**Problem requirements**
The entries follow. Copy every line in which "Fare" appears.

********

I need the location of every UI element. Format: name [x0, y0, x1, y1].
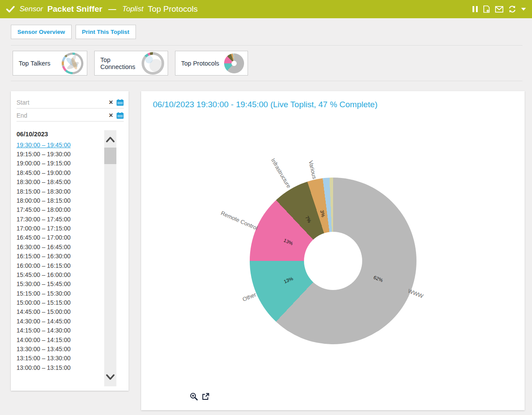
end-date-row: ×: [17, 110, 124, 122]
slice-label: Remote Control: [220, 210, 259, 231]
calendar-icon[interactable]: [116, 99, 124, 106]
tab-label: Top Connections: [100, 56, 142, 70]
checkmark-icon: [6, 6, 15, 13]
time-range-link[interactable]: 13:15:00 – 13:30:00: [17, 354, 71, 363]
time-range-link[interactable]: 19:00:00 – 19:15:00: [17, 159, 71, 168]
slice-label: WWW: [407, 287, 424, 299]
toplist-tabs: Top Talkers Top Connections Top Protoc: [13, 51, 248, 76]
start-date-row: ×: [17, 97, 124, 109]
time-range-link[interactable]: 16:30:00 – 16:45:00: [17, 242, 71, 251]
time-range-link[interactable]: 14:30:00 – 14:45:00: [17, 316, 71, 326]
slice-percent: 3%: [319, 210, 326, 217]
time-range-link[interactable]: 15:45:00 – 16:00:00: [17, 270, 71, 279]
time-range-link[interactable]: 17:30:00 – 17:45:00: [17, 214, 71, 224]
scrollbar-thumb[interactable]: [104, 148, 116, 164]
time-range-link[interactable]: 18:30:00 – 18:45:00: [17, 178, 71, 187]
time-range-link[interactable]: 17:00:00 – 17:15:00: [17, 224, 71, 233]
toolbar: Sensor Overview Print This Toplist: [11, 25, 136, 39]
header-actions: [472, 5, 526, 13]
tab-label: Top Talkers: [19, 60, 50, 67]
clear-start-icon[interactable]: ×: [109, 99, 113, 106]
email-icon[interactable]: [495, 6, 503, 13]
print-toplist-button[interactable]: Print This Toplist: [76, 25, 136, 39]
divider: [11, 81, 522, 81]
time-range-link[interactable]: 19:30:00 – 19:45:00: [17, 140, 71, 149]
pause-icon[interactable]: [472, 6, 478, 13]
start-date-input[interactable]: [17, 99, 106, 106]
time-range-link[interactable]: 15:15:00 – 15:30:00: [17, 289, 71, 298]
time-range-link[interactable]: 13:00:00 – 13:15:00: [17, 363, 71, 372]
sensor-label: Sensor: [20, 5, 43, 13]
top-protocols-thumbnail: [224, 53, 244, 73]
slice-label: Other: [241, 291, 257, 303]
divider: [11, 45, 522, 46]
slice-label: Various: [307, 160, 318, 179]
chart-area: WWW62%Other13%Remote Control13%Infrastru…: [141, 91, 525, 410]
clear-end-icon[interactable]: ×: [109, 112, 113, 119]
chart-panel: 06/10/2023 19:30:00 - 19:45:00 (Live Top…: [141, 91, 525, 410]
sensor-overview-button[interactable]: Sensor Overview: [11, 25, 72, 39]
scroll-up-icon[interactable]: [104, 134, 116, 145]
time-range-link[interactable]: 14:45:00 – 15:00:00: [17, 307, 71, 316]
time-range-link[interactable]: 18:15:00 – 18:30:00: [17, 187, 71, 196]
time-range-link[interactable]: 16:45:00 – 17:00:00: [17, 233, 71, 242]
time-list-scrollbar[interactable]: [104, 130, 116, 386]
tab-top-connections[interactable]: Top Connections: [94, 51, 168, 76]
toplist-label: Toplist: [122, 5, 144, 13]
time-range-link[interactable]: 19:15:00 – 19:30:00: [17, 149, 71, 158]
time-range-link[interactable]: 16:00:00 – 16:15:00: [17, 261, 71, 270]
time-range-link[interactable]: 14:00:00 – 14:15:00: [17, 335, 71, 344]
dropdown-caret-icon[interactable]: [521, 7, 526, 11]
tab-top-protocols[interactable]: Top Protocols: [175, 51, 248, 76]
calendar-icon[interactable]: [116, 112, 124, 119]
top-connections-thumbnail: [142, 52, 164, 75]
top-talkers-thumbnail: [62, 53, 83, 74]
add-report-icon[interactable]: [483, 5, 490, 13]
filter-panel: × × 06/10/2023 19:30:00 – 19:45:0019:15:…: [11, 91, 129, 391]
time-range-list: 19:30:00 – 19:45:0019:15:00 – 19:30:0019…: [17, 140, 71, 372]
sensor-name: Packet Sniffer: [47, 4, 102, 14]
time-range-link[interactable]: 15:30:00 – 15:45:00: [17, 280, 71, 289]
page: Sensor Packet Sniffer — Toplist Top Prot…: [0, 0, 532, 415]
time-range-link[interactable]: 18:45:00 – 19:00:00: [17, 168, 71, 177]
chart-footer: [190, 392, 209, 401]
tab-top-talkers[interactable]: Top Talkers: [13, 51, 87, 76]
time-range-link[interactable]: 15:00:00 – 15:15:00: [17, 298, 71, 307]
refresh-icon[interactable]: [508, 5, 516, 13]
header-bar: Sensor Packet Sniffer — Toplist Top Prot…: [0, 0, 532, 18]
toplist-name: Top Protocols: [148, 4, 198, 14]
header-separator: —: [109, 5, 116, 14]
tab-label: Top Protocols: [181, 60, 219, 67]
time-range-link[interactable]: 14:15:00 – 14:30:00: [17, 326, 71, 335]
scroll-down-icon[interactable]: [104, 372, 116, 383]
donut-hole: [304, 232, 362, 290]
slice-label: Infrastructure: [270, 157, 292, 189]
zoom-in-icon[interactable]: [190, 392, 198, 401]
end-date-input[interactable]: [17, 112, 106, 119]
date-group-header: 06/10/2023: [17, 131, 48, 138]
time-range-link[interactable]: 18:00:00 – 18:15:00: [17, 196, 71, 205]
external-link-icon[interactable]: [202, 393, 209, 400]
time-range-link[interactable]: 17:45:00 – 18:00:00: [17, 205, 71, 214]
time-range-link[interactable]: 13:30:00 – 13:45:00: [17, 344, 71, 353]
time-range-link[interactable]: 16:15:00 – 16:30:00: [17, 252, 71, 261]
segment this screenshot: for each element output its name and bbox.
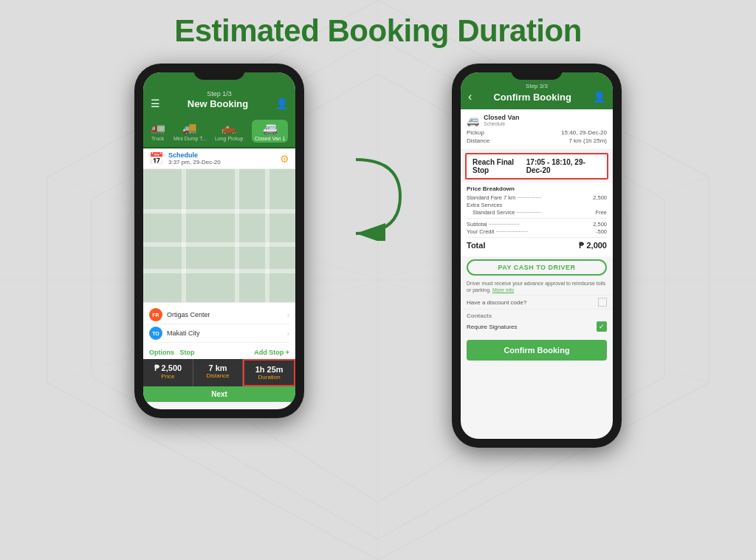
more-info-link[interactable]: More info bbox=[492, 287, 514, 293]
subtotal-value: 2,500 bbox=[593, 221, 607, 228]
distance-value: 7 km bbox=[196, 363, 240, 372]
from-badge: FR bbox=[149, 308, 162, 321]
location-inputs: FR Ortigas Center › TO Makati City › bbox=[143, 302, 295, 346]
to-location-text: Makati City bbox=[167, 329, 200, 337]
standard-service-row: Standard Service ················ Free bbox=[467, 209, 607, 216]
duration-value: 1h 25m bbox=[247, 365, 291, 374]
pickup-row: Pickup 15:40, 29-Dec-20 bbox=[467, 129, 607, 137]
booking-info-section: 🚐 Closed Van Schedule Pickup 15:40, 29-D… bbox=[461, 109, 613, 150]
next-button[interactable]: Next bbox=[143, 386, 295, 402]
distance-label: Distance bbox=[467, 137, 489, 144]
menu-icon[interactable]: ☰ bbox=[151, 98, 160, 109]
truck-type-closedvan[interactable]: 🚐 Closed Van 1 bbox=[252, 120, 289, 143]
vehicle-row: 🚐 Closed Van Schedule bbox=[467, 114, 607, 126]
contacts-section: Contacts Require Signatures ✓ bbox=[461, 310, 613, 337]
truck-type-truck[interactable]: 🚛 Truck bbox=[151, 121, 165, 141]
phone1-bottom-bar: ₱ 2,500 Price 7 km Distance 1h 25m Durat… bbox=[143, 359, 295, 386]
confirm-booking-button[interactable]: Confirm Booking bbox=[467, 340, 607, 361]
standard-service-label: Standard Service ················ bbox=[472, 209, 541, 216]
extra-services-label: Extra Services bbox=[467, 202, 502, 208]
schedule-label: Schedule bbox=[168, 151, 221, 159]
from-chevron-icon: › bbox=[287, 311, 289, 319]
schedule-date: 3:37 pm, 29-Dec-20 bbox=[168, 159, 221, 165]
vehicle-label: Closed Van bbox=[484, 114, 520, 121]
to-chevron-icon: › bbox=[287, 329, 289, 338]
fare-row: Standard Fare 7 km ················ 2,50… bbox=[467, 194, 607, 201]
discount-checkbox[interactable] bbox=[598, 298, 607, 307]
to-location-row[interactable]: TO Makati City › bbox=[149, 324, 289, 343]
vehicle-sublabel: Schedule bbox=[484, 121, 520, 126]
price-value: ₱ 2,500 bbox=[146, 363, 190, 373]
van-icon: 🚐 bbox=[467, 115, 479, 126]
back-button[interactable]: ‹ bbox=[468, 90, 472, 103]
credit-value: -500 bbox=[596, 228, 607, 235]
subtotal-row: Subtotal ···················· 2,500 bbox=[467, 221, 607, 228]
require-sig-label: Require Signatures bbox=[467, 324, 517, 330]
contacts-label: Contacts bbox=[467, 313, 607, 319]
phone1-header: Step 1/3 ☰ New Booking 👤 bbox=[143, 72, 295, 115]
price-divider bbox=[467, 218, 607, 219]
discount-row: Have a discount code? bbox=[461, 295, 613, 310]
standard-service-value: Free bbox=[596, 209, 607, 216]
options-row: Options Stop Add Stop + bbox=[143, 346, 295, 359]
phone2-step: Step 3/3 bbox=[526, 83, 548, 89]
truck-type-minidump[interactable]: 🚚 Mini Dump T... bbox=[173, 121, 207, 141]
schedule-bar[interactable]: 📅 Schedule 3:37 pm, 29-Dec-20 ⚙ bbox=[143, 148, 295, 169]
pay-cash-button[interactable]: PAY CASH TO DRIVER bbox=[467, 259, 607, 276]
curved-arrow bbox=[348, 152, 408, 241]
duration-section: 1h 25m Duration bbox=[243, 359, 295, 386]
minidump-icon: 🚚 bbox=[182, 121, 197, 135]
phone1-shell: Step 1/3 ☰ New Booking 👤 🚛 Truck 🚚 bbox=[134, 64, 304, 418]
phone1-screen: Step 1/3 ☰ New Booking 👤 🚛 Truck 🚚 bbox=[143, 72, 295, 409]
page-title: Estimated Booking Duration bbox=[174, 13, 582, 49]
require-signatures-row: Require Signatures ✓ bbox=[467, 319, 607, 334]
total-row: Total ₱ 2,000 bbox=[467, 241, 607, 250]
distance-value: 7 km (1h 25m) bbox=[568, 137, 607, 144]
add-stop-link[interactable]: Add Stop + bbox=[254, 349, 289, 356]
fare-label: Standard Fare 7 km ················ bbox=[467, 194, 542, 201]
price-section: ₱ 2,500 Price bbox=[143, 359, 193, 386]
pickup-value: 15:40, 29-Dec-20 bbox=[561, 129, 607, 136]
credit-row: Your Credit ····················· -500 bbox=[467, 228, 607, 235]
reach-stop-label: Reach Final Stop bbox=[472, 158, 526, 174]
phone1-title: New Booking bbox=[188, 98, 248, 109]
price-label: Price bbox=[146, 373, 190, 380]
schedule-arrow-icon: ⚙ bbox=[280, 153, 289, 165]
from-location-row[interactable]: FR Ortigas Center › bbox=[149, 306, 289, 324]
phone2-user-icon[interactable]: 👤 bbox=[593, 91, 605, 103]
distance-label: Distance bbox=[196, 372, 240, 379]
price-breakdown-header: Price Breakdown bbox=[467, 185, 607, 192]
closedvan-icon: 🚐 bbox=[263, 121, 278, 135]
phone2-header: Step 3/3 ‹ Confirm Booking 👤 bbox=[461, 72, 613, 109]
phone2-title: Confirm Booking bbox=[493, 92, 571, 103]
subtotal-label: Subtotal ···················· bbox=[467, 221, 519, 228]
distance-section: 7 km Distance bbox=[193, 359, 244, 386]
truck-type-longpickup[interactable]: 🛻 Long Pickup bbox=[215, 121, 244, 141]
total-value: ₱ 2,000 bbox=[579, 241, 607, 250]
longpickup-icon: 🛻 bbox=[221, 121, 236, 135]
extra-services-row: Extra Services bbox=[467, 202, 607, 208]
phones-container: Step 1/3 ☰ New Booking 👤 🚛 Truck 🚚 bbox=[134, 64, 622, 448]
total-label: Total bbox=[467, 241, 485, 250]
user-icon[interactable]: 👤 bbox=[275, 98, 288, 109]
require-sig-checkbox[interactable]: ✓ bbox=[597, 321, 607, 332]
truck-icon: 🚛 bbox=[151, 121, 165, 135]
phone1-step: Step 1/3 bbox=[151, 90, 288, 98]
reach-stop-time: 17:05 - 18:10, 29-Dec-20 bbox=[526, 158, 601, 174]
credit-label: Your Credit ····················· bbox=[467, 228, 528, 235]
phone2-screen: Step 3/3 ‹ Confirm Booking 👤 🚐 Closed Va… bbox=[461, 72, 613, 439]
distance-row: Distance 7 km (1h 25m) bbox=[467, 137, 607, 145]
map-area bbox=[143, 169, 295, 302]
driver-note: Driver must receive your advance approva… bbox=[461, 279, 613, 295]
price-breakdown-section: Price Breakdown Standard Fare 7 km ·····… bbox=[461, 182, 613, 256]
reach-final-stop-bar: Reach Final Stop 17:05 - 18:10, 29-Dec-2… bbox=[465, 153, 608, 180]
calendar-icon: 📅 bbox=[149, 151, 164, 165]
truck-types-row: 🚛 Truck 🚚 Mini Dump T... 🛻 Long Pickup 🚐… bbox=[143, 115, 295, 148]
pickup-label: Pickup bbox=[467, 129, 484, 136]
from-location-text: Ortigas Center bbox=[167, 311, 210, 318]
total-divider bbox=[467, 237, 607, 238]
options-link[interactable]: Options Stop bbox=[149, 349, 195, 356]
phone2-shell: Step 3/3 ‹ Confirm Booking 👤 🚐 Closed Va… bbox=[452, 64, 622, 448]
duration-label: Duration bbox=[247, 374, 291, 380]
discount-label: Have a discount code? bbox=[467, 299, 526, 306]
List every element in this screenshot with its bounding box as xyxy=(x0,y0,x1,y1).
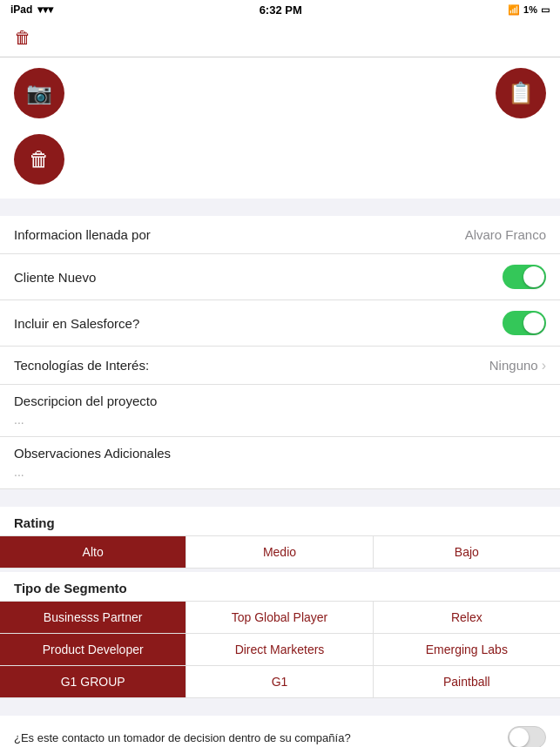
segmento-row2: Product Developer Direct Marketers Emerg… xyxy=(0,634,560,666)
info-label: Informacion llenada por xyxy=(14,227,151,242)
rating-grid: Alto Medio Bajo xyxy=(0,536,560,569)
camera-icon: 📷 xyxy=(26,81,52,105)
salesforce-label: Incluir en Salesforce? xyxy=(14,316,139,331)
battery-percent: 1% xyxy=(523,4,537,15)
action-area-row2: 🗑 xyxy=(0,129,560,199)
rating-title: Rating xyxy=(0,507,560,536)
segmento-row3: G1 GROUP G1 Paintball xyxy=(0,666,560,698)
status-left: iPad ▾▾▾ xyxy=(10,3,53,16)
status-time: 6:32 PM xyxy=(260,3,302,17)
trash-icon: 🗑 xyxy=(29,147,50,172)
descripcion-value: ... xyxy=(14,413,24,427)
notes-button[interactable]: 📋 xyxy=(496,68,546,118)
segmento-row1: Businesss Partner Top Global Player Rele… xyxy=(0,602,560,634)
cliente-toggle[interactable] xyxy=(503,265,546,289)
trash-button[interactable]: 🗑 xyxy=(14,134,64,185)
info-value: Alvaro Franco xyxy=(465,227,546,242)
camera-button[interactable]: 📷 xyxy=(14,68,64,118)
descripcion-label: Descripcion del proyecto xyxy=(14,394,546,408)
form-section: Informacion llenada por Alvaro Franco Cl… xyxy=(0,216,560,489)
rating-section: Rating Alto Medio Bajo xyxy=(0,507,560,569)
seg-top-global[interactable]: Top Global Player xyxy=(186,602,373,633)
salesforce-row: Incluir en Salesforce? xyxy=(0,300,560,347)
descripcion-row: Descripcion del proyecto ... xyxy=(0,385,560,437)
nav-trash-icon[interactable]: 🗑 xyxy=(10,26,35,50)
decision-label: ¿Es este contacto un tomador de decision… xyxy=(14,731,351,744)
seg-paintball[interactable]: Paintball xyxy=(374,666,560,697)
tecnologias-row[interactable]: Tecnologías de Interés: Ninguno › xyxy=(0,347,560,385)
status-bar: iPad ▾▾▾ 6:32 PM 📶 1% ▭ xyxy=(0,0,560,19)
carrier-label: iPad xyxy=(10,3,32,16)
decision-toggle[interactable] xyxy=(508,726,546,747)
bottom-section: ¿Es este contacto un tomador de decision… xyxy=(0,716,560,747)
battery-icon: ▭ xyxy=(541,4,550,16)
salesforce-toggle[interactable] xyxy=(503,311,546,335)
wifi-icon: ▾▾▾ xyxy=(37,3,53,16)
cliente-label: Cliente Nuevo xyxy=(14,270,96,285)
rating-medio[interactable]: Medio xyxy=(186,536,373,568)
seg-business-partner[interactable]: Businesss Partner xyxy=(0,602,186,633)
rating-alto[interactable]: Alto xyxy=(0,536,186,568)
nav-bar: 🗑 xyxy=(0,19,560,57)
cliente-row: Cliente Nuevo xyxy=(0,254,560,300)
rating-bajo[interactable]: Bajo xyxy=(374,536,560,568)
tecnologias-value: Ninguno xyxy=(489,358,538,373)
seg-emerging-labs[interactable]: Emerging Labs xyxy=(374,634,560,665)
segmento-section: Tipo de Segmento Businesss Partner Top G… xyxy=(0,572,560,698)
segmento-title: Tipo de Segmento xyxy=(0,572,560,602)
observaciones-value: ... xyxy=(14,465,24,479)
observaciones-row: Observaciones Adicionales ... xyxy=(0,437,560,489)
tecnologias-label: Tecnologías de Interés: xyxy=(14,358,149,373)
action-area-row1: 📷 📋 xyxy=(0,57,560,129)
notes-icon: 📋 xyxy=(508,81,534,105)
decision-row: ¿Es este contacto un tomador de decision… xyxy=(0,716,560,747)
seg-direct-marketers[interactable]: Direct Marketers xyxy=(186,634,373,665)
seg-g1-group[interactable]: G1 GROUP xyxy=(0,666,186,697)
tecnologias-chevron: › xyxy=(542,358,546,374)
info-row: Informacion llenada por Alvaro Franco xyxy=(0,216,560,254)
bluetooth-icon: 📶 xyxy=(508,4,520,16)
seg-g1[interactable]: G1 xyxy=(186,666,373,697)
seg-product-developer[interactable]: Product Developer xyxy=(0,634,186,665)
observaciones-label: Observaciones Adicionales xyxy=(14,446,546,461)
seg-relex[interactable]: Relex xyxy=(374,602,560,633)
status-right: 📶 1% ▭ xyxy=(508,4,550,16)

********

**Result of this exercise**
fare-row: Standard Fare 7 km ················ 2,50… bbox=[467, 194, 607, 201]
fare-label: Standard Fare 7 km ················ bbox=[467, 194, 542, 201]
price-breakdown-section: Price Breakdown Standard Fare 7 km ·····… bbox=[461, 182, 613, 256]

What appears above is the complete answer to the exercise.